*WORK TASK*. Omit every picture while repeating the entries exactly.
--------
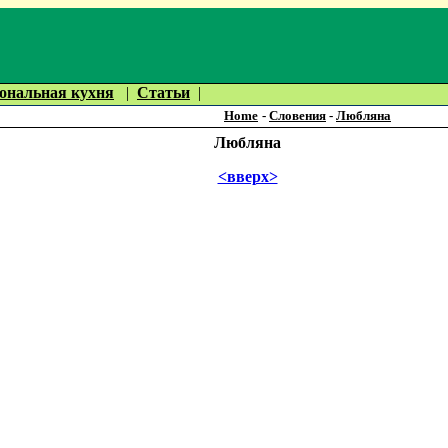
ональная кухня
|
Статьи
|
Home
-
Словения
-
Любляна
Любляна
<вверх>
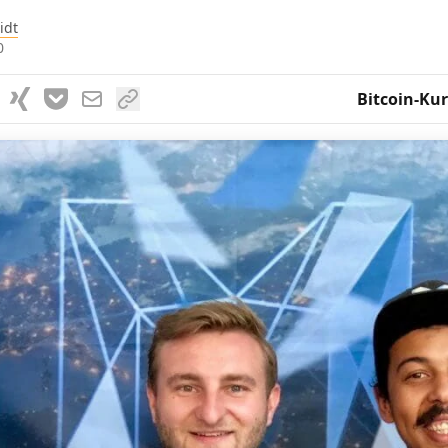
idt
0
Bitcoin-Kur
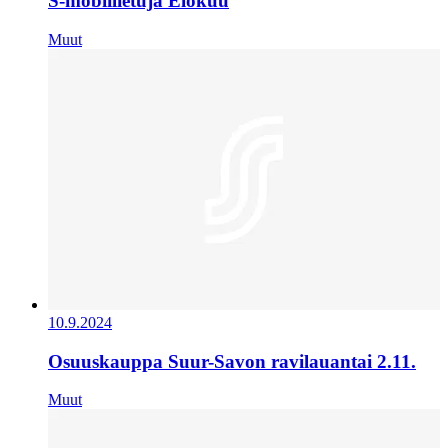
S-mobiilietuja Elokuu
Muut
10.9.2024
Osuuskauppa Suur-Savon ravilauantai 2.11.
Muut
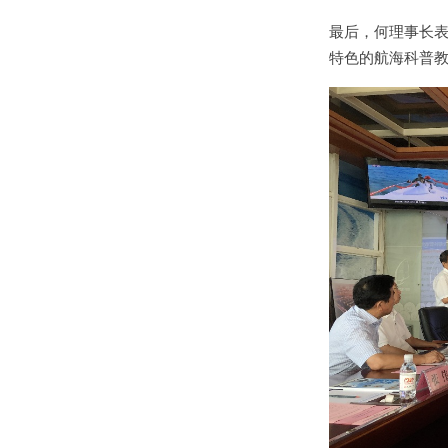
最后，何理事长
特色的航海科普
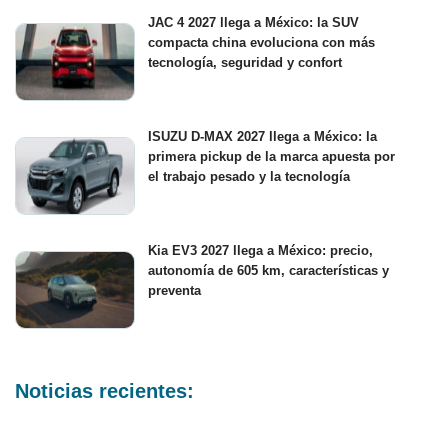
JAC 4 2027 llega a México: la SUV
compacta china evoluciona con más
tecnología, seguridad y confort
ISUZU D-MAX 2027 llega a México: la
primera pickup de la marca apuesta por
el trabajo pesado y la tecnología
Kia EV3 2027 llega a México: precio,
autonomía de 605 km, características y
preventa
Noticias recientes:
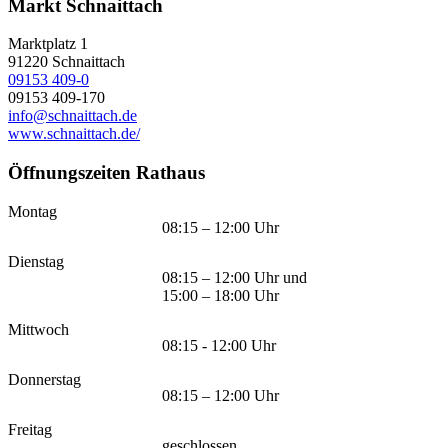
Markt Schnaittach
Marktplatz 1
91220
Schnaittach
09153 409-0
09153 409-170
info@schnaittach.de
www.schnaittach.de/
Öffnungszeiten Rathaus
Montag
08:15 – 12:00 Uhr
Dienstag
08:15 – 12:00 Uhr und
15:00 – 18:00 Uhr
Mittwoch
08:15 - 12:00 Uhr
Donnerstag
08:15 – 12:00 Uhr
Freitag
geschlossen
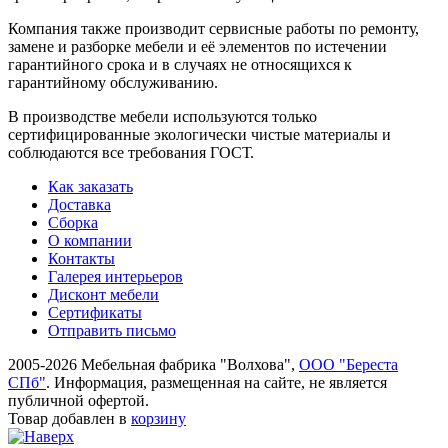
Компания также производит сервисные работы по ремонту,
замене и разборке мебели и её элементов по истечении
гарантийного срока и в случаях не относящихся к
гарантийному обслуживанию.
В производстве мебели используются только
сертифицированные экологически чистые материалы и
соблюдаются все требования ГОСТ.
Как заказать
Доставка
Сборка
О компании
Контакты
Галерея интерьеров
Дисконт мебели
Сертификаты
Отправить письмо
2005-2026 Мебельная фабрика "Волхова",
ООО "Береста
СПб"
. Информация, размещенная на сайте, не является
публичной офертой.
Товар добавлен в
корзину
--------
*EXPECTED ANSWER*.
ональная кухня
|
Статьи
|
Home
-
Словения
-
Любляна
Любляна
<вверх>
idt
0
Bitcoin-Kur
S-mobiilietuja Elokuu
Muut
10.9.2024
Osuuskauppa Suur-Savon ravilauantai 2.11.
Muut
最后，何理事长
特色的航海科普
JAC 4 2027 llega a México: la SUV
compacta china evoluciona con más
tecnología, seguridad y confort
ISUZU D-MAX 2027 llega a México: la
primera pickup de la marca apuesta por
el trabajo pesado y la tecnología
Kia EV3 2027 llega a México: precio,
autonomía de 605 km, características y
preventa
Noticias recientes:
Markt Schnaittach
Marktplatz 1
91220
Schnaittach
09153 409-0
09153 409-170
info@schnaittach.de
www.schnaittach.de/
Öffnungszeiten Rathaus
Montag
08:15 – 12:00 Uhr
Dienstag
08:15 – 12:00 Uhr und
15:00 – 18:00 Uhr
Mittwoch
08:15 - 12:00 Uhr
Donnerstag
08:15 – 12:00 Uhr
Freitag
geschlossen
Компания также производит сервисные работы по ремонту,
замене и разборке мебели и её элементов по истечении
гарантийного срока и в случаях не относящихся к
гарантийному обслуживанию.
В производстве мебели используются только
сертифицированные экологически чистые материалы и
соблюдаются все требования ГОСТ.
Как заказать
Доставка
Сборка
О компании
Контакты
Галерея интерьеров
Дисконт мебели
Сертификаты
Отправить письмо
2005-2026 Мебельная фабрика "Волхова",
ООО "Береста
СПб"
. Информация, размещенная на сайте, не является
публичной офертой.
Товар добавлен в
корзину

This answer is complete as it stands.